(Extracted page text data)
========================================================================

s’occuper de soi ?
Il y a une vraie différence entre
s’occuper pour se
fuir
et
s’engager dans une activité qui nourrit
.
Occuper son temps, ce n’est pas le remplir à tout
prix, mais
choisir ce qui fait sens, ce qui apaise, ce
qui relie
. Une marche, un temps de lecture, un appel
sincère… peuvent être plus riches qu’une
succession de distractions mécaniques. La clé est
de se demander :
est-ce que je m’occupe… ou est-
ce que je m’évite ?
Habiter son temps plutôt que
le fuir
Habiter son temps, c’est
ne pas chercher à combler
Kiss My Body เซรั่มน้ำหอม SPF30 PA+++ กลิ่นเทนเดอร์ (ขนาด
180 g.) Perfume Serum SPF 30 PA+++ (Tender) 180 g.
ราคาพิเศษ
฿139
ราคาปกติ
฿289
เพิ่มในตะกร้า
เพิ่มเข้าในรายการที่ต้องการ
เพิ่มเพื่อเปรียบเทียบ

========================================================================

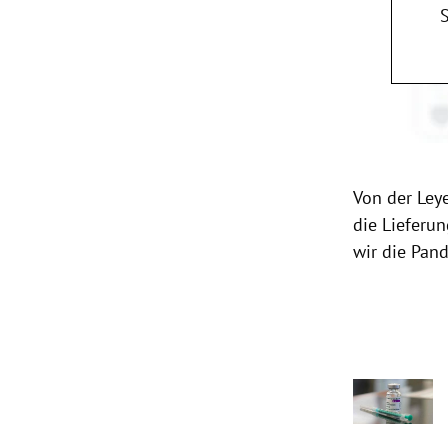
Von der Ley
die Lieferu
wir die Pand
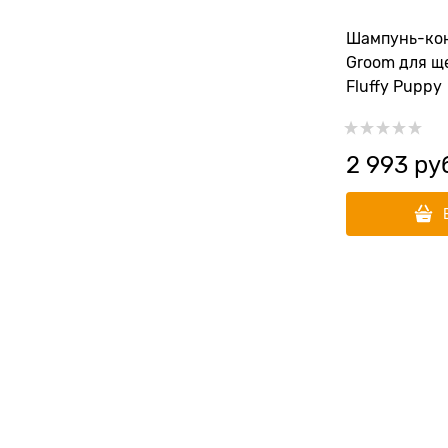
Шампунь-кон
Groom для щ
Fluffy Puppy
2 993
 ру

========================================================================

_Work to complete_. For each line above that includes "temps", copy the line.

_Answer_.
Occuper son temps, ce n’est pas le remplir à tout
. Une marche, un temps de lecture, un appel
Habiter son temps plutôt que
Habiter son temps, c’est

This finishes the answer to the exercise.